I believe this can be sorted simply by opening Task Manager and ending the hl2.exe process and then retrying it

Hope this works,
Redeye


----------



## kdrboom55 (Jan 20, 2011)

*Re: garrys mod hl2.exe has stopped working*



Redeye3323 said:


> Welcome to TSF,
> 
> I believe this can be sorted simply by opening Task Manager and ending the hl2.exe process and then retrying it
> 
> ...


i dont even know how to get to my task manager lol


----------



## Elvenleader3 (Jan 1, 2010)

*Re: garrys mod hl2.exe has stopped working*

Ctrl+Alt+Del should get you to a screen, and click on Task Manager.


----------



## kdrboom55 (Jan 20, 2011)

*Re: garrys mod hl2.exe has stopped working*



elvenleader3 said:


> Ctrl+Alt+Del should get you to a screen, and click on Task Manager.

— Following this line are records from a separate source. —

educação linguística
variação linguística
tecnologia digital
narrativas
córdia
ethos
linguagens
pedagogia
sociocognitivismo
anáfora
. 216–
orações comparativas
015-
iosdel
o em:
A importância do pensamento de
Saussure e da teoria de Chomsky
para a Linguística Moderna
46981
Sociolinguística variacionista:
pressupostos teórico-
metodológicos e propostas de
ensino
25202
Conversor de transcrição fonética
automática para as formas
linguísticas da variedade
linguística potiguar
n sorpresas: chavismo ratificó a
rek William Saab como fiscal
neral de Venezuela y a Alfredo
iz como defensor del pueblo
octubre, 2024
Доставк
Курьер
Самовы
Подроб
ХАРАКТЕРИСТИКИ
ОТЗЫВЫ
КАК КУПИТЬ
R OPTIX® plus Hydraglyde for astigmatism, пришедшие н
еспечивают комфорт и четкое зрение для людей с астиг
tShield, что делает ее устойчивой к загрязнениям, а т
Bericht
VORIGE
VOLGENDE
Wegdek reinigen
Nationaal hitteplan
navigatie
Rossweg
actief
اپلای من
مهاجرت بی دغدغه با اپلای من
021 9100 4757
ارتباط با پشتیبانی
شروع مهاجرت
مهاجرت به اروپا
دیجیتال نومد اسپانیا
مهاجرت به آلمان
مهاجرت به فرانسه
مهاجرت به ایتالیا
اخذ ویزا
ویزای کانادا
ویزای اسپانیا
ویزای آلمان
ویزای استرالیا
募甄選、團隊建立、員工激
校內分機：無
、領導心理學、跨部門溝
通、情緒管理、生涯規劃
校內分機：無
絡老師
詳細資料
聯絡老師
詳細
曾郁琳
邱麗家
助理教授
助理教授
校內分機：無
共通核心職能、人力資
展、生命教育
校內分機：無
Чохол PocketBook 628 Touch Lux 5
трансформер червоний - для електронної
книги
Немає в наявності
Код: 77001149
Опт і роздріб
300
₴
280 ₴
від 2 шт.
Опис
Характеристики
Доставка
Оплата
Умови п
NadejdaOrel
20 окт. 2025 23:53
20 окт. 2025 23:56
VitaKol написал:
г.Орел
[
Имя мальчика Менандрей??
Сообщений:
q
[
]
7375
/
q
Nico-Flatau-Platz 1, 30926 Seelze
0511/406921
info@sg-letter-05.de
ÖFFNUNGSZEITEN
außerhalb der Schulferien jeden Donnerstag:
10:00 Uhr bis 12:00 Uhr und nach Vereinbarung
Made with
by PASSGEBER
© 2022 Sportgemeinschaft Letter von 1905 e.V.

wont that shut down my computer


----------



## kdrboom55 (Jan 20, 2011)

*Re: garrys mod hl2.exe has stopped working*



elvenleader3 said:


> Ctrl+Alt+Del should get you to a screen, and click on Task Manager.


oh ok nvr mind that got me to task manager i did that then it gets to the loading screen 4 garrys mod then it still keeps saying it but i did go to task manager and do it...i think it has somethin to do with the launch options


----------



## Redeye3323 (Sep 20, 2009)

*Re: garrys mod hl2.exe has stopped working*

kdr, wait until the the Steam message has stopped saying "Loading Garry's Mod" or what it says and if it opens then you should be ok. If not, follow what I said and press the key combo Elvenleader said.

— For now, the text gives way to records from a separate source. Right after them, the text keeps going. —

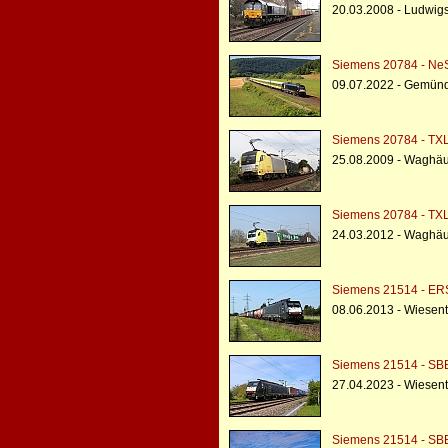
20.03.2008 - Ludwi
Siemens 20784 - Ne
09.07.2022 - Gemün
Siemens 20784 - TXL
25.08.2009 - Waghäu
Siemens 20784 - TXL
24.03.2012 - Waghäu
Siemens 21514 - ER
08.06.2013 - Wiesent
Siemens 21514 - SBB
27.04.2023 - Wiesent
Siemens 21514 - SBB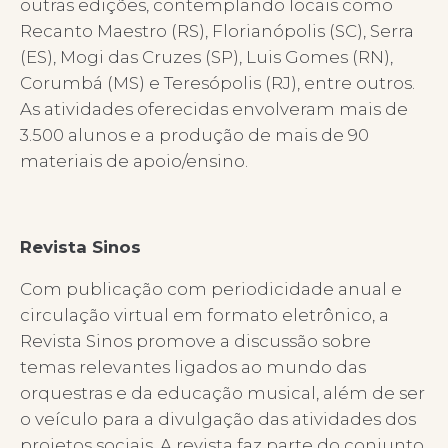
outras edições, contemplando locais como
Recanto Maestro (RS), Florianópolis (SC), Serra
(ES), Mogi das Cruzes (SP), Luis Gomes (RN),
Corumbá (MS) e Teresópolis (RJ), entre outros.
As atividades oferecidas envolveram mais de
3.500 alunos e a produção de mais de 90
materiais de apoio/ensino.
Revista Sinos
Com publicação com periodicidade anual e
circulação virtual em formato eletrônico, a
Revista Sinos promove a discussão sobre
temas relevantes ligados ao mundo das
orquestras e da educação musical, além de ser
o veículo para a divulgação das atividades dos
projetos sociais. A revista faz parte do conjunto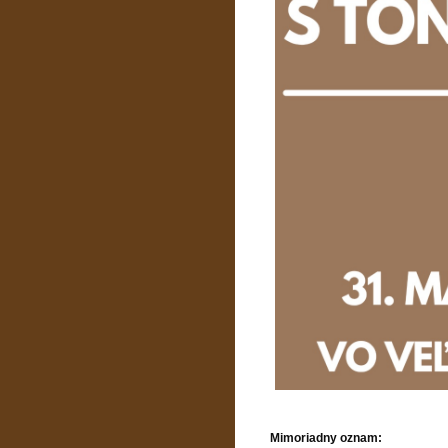
Mimoriadny oznam:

Once you have it up, you need to click the "Processes" Tab (if not already selected) and look for "hl2.exe". Once you find it, right click the Process and choose the "End Process" option. You will have to respond to a message which pops up saying about Stability, which is not an issue in this case (but you shouldn't end processes unless you know what you are doing).

Hope this works,
Redeye


----------



## kdrboom55 (Jan 20, 2011)

*Re: garrys mod hl2.exe has stopped working*



Redeye3323 said:


> kdr, wait until the the Steam message has stopped saying "Loading Garry's Mod" or what it says and if it opens then you should be ok. If not, follow what I said and press the key combo Elvenleader said.
> 
> Once you have it up, you need to click the "Processes" Tab (if not already selected) and look for "hl2.exe". Once you find it, right click the Process and choose the "End Process" option. You will have to respond to a message which pops up saying about Stability, which is not an issue in this case (but you shouldn't end processes unless you know what you are doing).
> 
> ...


thz alot it workedray:


----------



## Elvenleader3 (Jan 1, 2010)

*Re: garrys mod hl2.exe has stopped working*

Glad to see your problem was fixed. Enjoy GMod


----------



## Redeye3323 (Sep 20, 2009)

Yey, another problem Solved 

I have had the same problem before so I knew that this would probably work


----------



## Jimboed (Apr 29, 2011)

I've had the exact same problem and the solution posted here does not work..


----------



## Redeye3323 (Sep 20, 2009)

Hey Jimboed,

Can you make a new thread in the PC Gaming Support Forum and send me a link via PM (or post it here).

We tackle each problem seperatly as an issue can have different causes in different cases.

Thanks,
Redeye


----------